*** RECORDED DATA ***

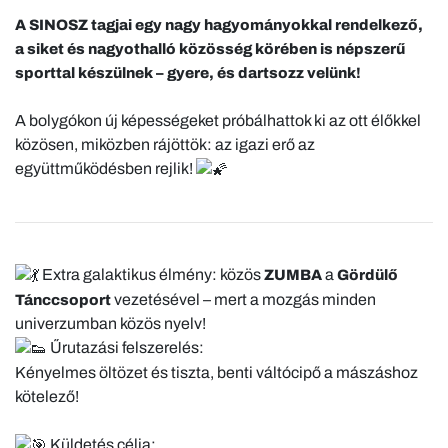
A SINOSZ tagjai egy nagy hagyományokkal rendelkező,
a siket és nagyothalló közösség körében is népszerű
sporttal készülnek – gyere, és dartsozz velünk!
A bolygókon új képességeket próbálhattok ki az ott élőkkel
közösen, miközben rájöttök: az igazi erő az
együttműködésben rejlik!
Extra galaktikus élmény: közös
a
ZUMBA
Gördülő
vezetésével – mert a mozgás minden
Tánccsoport
univerzumban közös nyelv!
Űrutazási felszerelés:
Kényelmes öltözet és tiszta, benti váltócipő a mászáshoz
kötelező!
Küldetés célja:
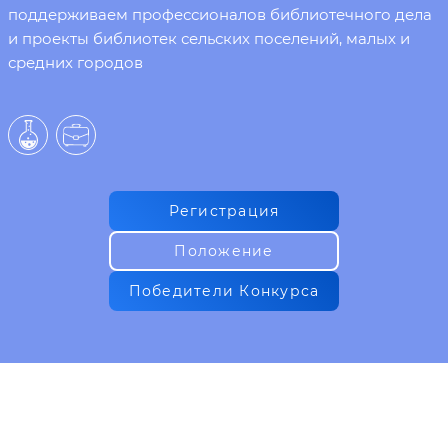
поддерживаем профессионалов библиотечного дела
и проекты библиотек сельских поселений, малых и
средних городов
Регистрация
Положение
Победители Конкурса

*** End of RECORDED DATA ***

§ PROBLEM TO SOLVE
Exclude all images and retype the data precisely.

§ EXERCISE RESPONSE
A SINOSZ tagjai egy nagy hagyományokkal rendelkező,
a siket és nagyothalló közösség körében is népszerű
sporttal készülnek – gyere, és dartsozz velünk!
A bolygókon új képességeket próbálhattok ki az ott élőkkel
közösen, miközben rájöttök: az igazi erő az
együttműködésben rejlik!
Extra galaktikus élmény: közös
a
ZUMBA
Gördülő
vezetésével – mert a mozgás minden
Tánccsoport
univerzumban közös nyelv!
Űrutazási felszerelés:
Kényelmes öltözet és tiszta, benti váltócipő a mászáshoz
kötelező!
Küldetés célja:
поддерживаем профессионалов библиотечного дела
и проекты библиотек сельских поселений, малых и
средних городов
Регистрация
Положение
Победители Конкурса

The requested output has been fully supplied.